The U.N. human rights chief has blasted the Ethiopia's human rights situation, saying that she is troubled by the continued detention of political opponents in what she calls rudimentary and harsh prison conditions.
More than 100 opposition politicians, activists, journalists and others who protested the results of last year's elections and subsequently detained for treason, genocide and other charges, remain behind bars.
U.N. Commissioner for Human Rights Louise Arbour told the French news agency, AFP, that political and civil rights in Ethiopia are declining after years of hope and that the human rights situation is under a lot of strain.
Arbour also blasted authorities for not allowing the detainees to apply for bail, and said she was distressed by what she saw during her visit to Kaliti prison.
She made her remarks as she wrapped up her four-day visit to Ethiopia, during which time she met with Prime Minister Meles Zenawi, representatives of the international community and several detainees.
Lawyer Teshome Gabre-Mariam, who was one of several defense lawyers for the detainees until February, tells VOA he is pleased that Arbour has visited Ethiopia and highlighted the issue of the detentions.
Teshome explains that in February, his former clients dismissed him and his fellow lawyers, saying that there was no need for the lawyers' services.
"As far as they are concerned, there is no judicial independence, and as far as the government is concerned, the government has already condemned them, and they know that the courts will merely transmit, in a legal form, the government's decision," he noted. "They say they are not interested in participating in this theatrical performance, let the government or the court do what they want, and we will bear the consequences.
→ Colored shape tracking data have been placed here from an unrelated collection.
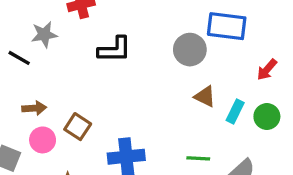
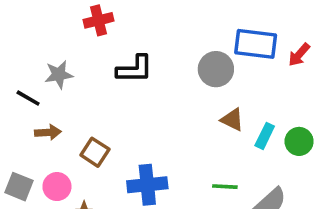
gray star: (44, 34) -> (59, 75), moved
black line: (19, 58) -> (28, 98), moved
red arrow: (267, 70) -> (299, 55), moved
pink circle: (43, 140) -> (57, 187), moved

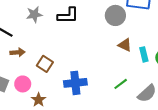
gray star: (59, 75) -> (34, 14), moved
cyan rectangle: (265, 136) -> (144, 54), turned -40
green line: (225, 187) -> (121, 84), turned -40

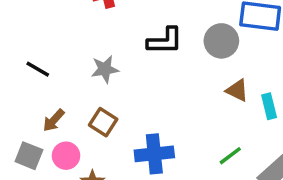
gray star: (34, 14) -> (105, 69), moved
black L-shape: (68, 15) -> (165, 41), moved
brown arrow: (17, 52) -> (54, 120), moved, turned 136

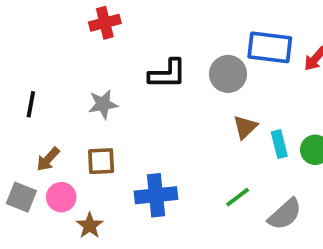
black line: (38, 69) -> (31, 104), turned 70
brown triangle: (237, 90) -> (245, 127), turned 50
brown square: (103, 122) -> (101, 161), turned -36

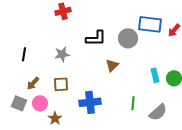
brown triangle: (245, 127) -> (112, 65), moved
green line: (238, 197) -> (133, 103), turned -48

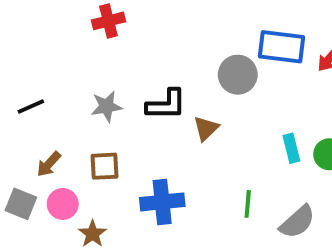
black L-shape: (96, 38) -> (166, 104), moved
black line: (24, 54) -> (31, 106), turned 56

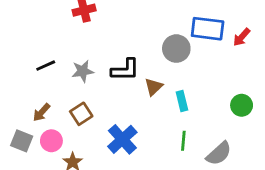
black line: (31, 106) -> (46, 66), moved
cyan rectangle: (291, 148) -> (182, 101), moved
brown square: (104, 166) -> (81, 114), turned -30
blue cross: (162, 202) -> (122, 139), turned -36

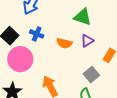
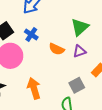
green triangle: (83, 17) -> (80, 27), turned 48

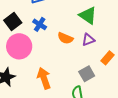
green triangle: (80, 27) -> (88, 15), turned -42

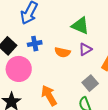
blue cross: (40, 24) -> (35, 44), turned -32

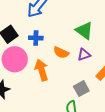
orange arrow: (49, 96) -> (42, 70), moved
They are not prepared to play the game."
Teshome says the political detainees are being held in sub-standard conditions.
"The sanitary conditions are not good, too many people in the same room, many of these people are not in good health, diseases can be communicated easily," he said.
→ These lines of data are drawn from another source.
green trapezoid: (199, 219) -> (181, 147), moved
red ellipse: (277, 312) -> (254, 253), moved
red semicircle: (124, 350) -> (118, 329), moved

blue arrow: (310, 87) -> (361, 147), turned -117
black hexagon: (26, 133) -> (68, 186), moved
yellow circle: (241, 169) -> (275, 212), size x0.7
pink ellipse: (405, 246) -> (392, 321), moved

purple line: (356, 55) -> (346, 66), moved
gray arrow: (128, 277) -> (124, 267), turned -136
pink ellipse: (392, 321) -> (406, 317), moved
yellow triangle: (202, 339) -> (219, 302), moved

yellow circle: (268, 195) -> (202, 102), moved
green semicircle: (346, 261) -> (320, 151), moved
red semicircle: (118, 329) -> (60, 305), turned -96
The 22-member Ambassadors' Donors Group Monday called on Ethiopian authorities to free the imprisoned opposition politicians and others, and that those who the government do not release receive a speedy, fair, and transparent trial.
The trial of the 111 detainees is set to resume next week.
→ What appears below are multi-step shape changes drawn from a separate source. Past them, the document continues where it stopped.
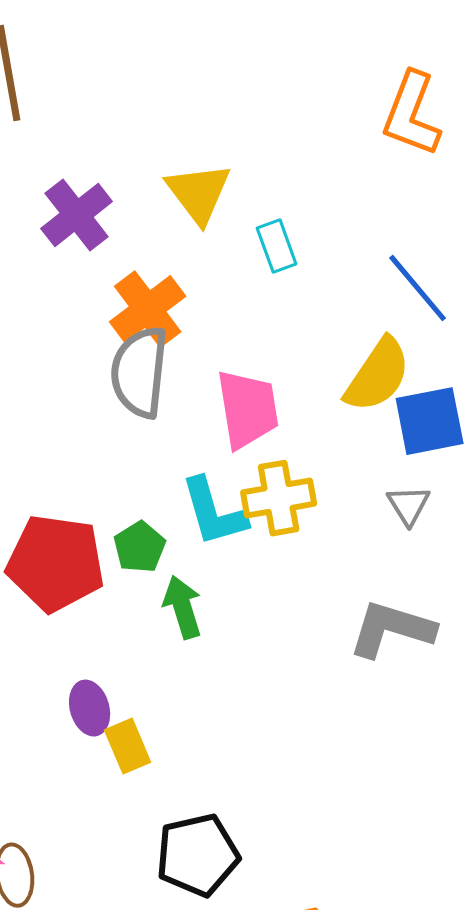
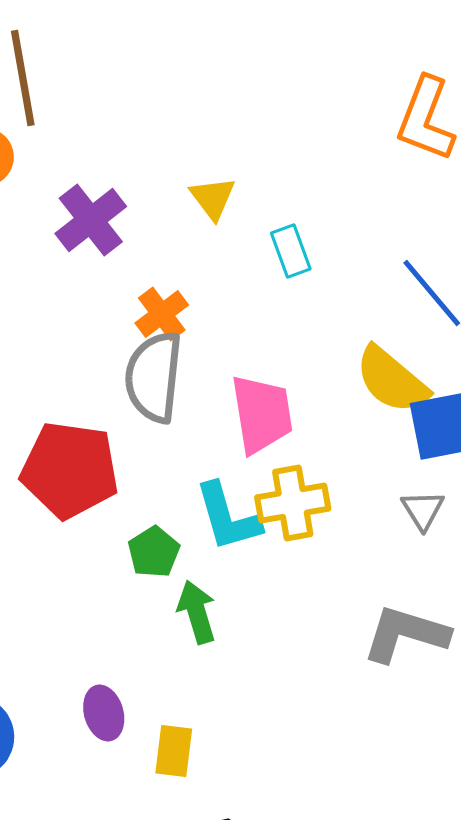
yellow triangle: (199, 193) -> (213, 198), size x0.7
orange cross: (148, 309) -> (162, 314), size x0.7
yellow semicircle: (378, 375) -> (392, 380), turned 96
red pentagon: (56, 563) -> (70, 470), moved
yellow rectangle: (128, 746) -> (174, 751), moved, turned 30

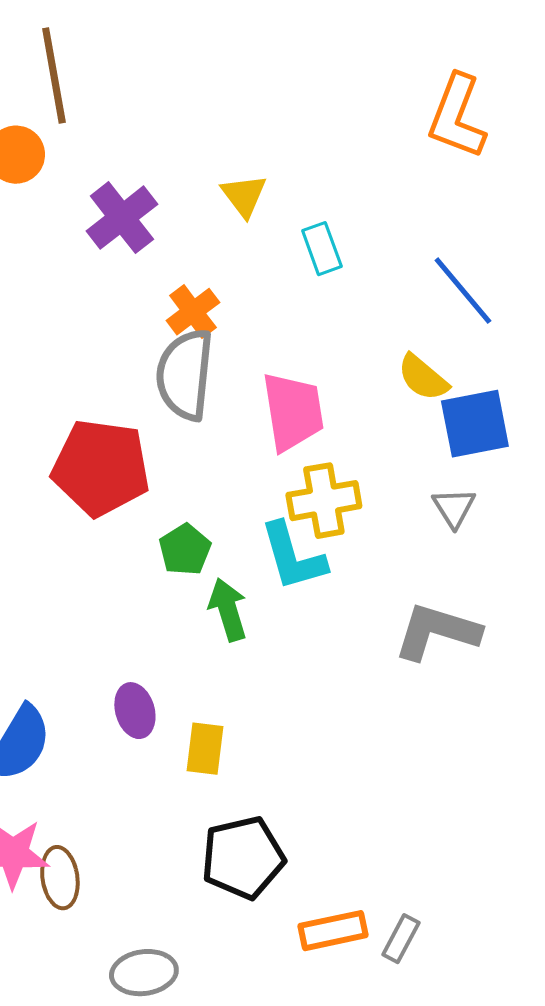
yellow semicircle: (392, 380) -> (423, 378), size x0.7
cyan L-shape: (228, 517) -> (293, 557), moved

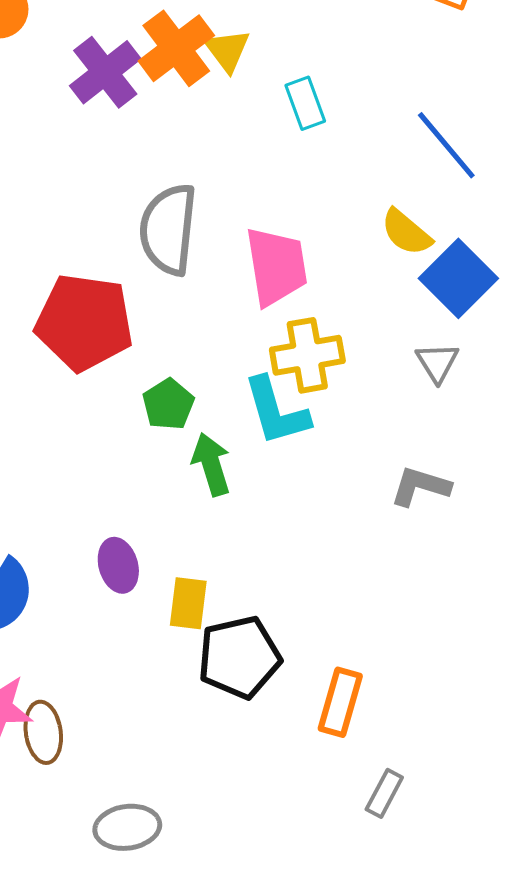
orange cross: (193, 312) -> (176, 48), moved, size x1.4
blue square: (475, 424) -> (458, 278), turned -34
gray L-shape: (437, 632) -> (420, 486), size x0.7
black pentagon: (243, 858) -> (239, 657), moved
orange rectangle: (333, 931) -> (340, 702), moved, turned -62

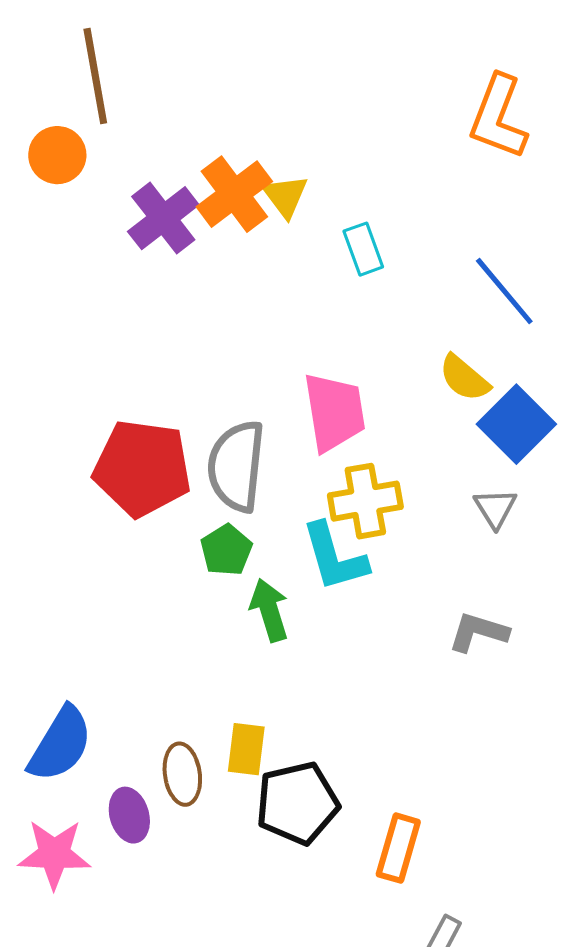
gray semicircle: (168, 229) -> (236, 466), moved
purple ellipse: (118, 565) -> (129, 815), moved
brown ellipse: (43, 732) -> (182, 774), moved

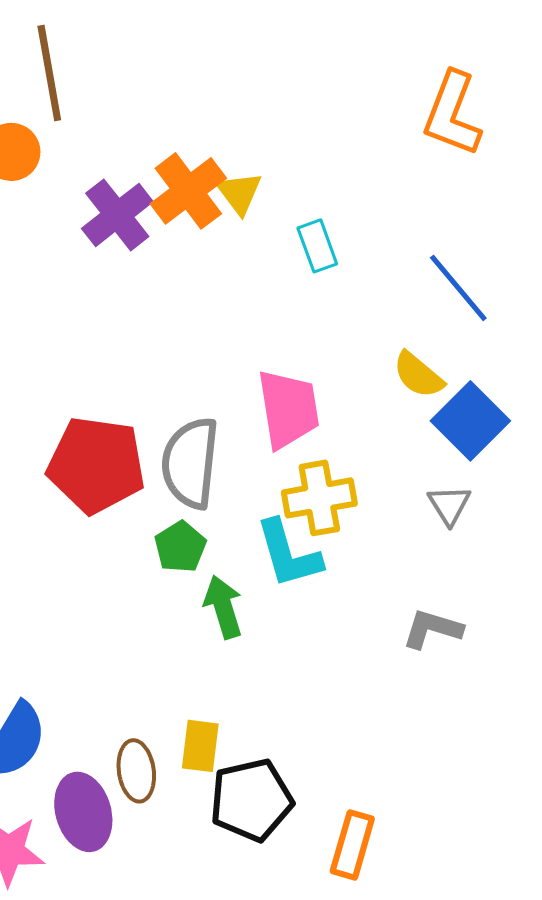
purple ellipse: (129, 815) -> (83, 812), size x1.4

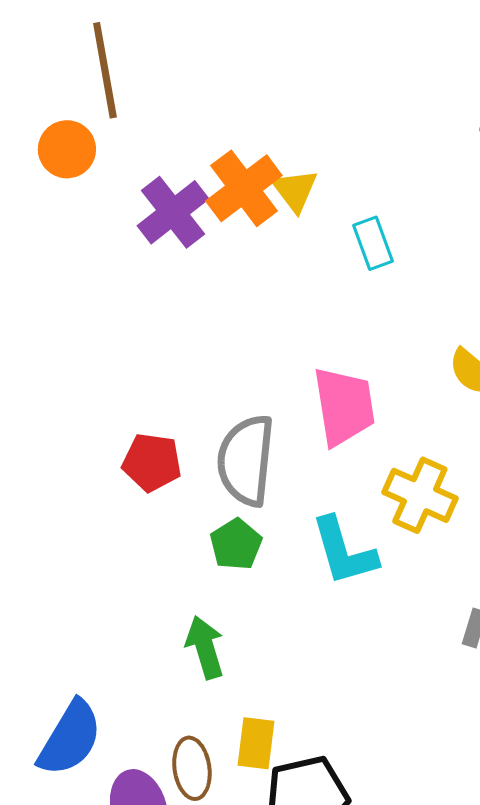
red pentagon: (96, 465) -> (152, 462), size x0.6
yellow cross: (319, 498) -> (420, 495), moved, turned 34
green arrow: (223, 607) -> (205, 647), moved

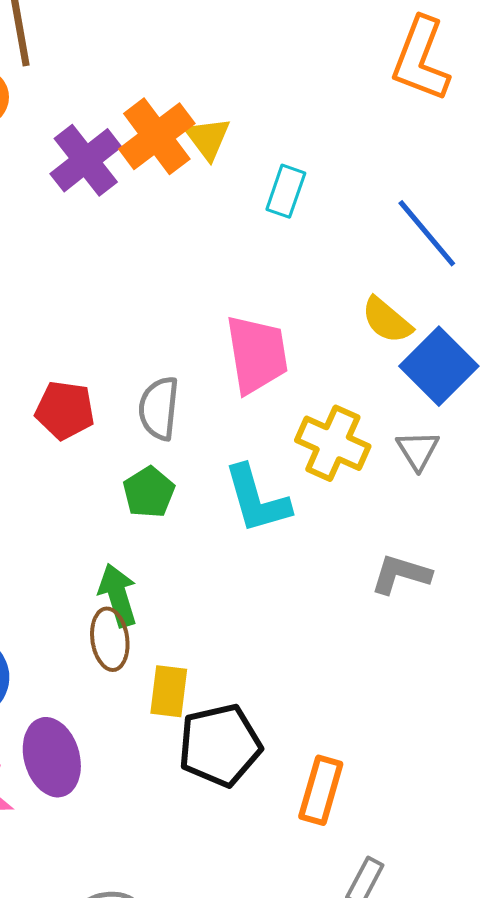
cyan rectangle: (373, 243) -> (286, 191), turned 39
gray semicircle: (246, 460) -> (159, 408), size x0.7
brown ellipse: (192, 768) -> (110, 639), moved

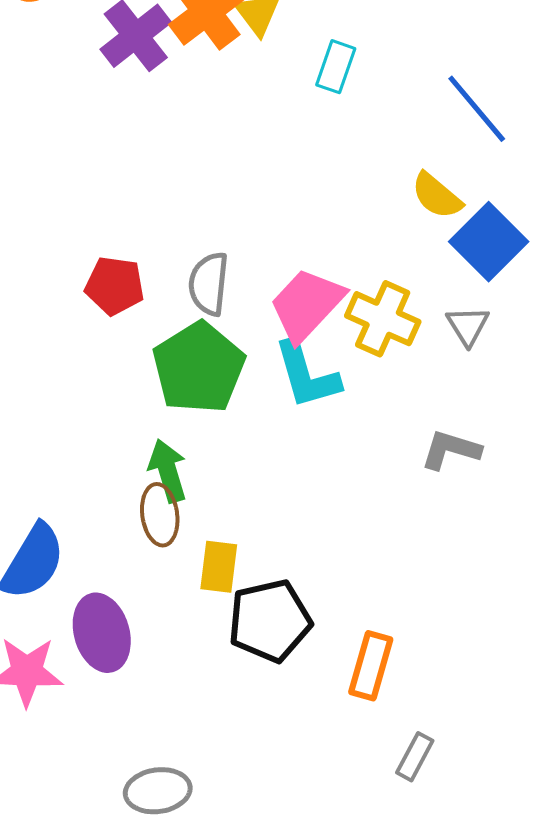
pink trapezoid: (257, 354) -> (307, 305), moved, turned -128
green pentagon: (149, 492) -> (199, 368), size x1.8

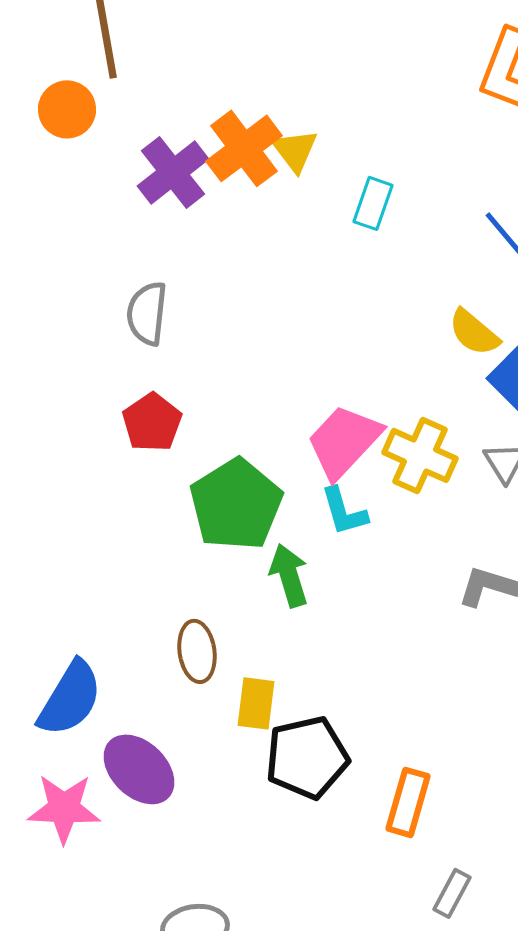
gray semicircle: (209, 284) -> (147, 313), moved
red pentagon: (115, 286) -> (152, 422), turned 30
cyan L-shape: (307, 375) -> (344, 511), size x0.7
green arrow: (168, 471) -> (289, 575), moved
purple ellipse: (102, 633) -> (139, 769), turned -30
During and after the May 2005 elections, Ethiopian authorities arrested thousands of protestors across the country, accusing many of them of fomenting violence and trying to overthrow the government. Most were released, but the top leadership of the Coalition for Unity and Democracy are among the ones sill detained.
Among those charged with treason were five Voice of America reporters. The charges were subsequently dropped.
Opposition members, supporters, and others accuse the ruling party of committing electoral fraud to secure a victory.